>>>

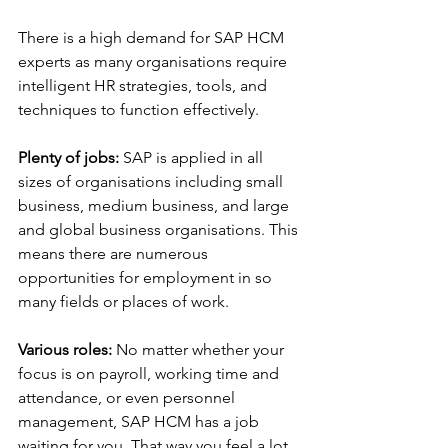
There is a high demand for SAP HCM 
experts as many organisations require 
intelligent HR strategies, tools, and 
techniques to function effectively.
Plenty of jobs:
 SAP is applied in all 
sizes of organisations including small 
business, medium business, and large 
and global business organisations. This 
means there are numerous 
opportunities for employment in so 
many fields or places of work.
Various roles:
 No matter whether your 
focus is on payroll, working time and 
attendance, or even personnel 
management, SAP HCM has a job 
waiting for you. That way you feel a lot 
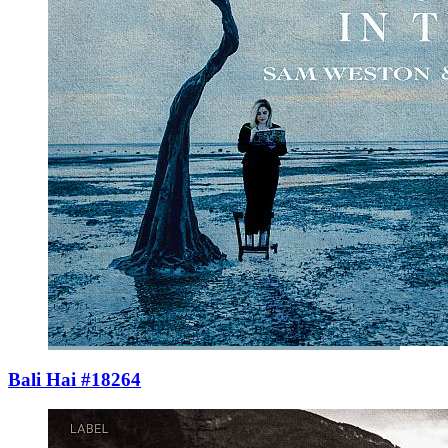
Bali Hai #18264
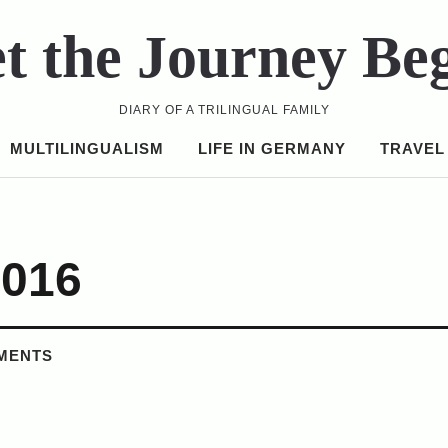
t the Journey Be
DIARY OF A TRILINGUAL FAMILY
MULTILINGUALISM
LIFE IN GERMANY
TRAVEL
2016
MENTS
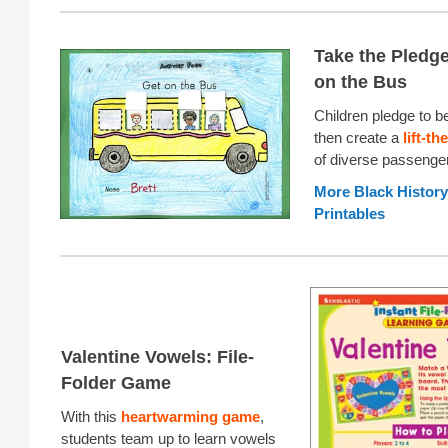
Take the Pledge
on the Bus
Children pledge to be
then create a
lift-th
of diverse passenge
More Black Histor
Printables
Valentine Vowels: File-
Folder Game
With this
heartwarming game
,
students team up to learn vowels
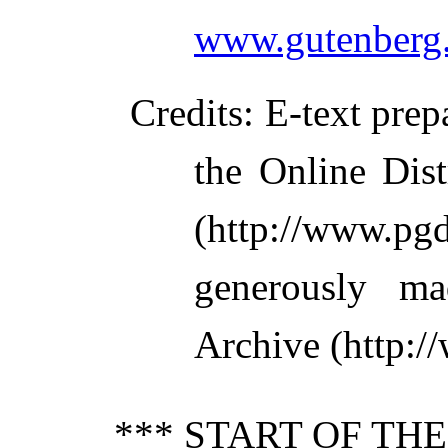
www.gutenberg.
Credits
: E-text pre
the Online Dis
(http://www.pg
generously ma
Archive (http:/
*** START OF TH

<<<

Restate word for word the lines that begin at the one containing "Take the Pledge" and end with the final line of the records. Pictures stay out.

- [Response]:
Take the Pledge
on the Bus
Children pledge to be
then create a
lift-th
of diverse passenge
More Black Histor
Printables
Valentine Vowels: File-
Folder Game
With this
heartwarming game
,
students team up to learn vowels
www.gutenberg.
Credits
: E-text pre
the Online Dis
(http://www.pg
generously ma
Archive (http:/
*** START OF TH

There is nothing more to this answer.